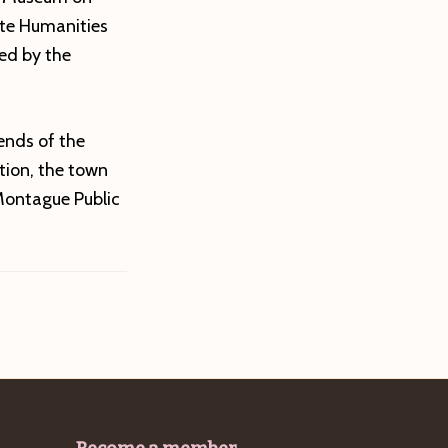
ate Humanities
ed by the
iends of the
tion, the town
Montague Public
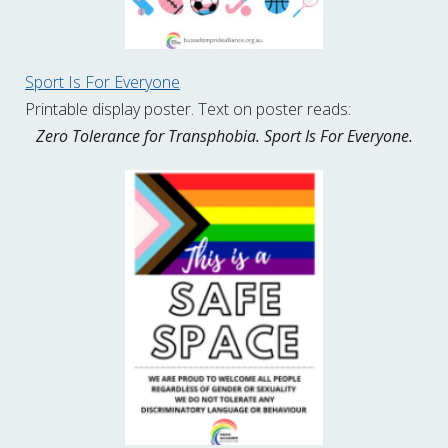
Sport Is For Everyone
Printable display poster. Text on poster reads:
Zero Tolerance for Transphobia. Sport Is For Everyone.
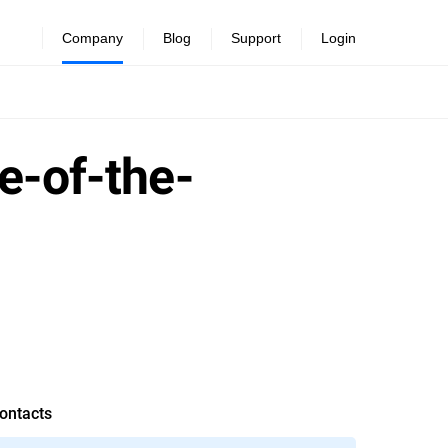
Company
Blog
Support
Login
e-of-the-
ontacts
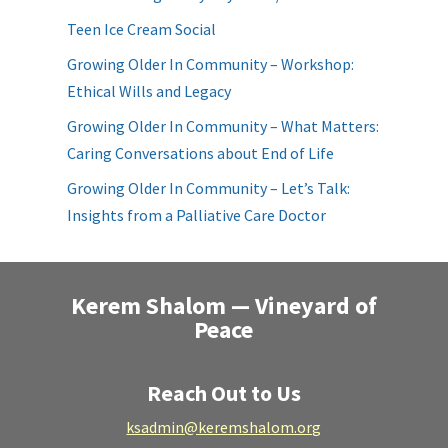
Teen Ice Cream Social
Growing Older In Community – Workshop:
Ethical Wills and Legacy
Growing Older In Community – What Matters:
Caring Conversations about End of Life
Growing Older In Community – Let’s Talk:
Insights from a Palliative Care Doctor
Kerem Shalom — Vineyard of
Peace
Reach Out to Us
ksadmin@keremshalom.org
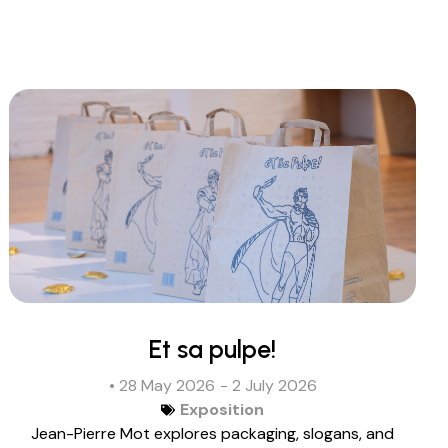
Et sa pulpe!
• 28 May 2026
- 2 July 2026
Exposition
Jean-Pierre Mot explores packaging, slogans, and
________________________
*Task description*
Return each line from the records that includes the word "Community".

*Response below*
Growing Older In Community – Workshop:
Growing Older In Community – What Matters:
Growing Older In Community – Let’s Talk:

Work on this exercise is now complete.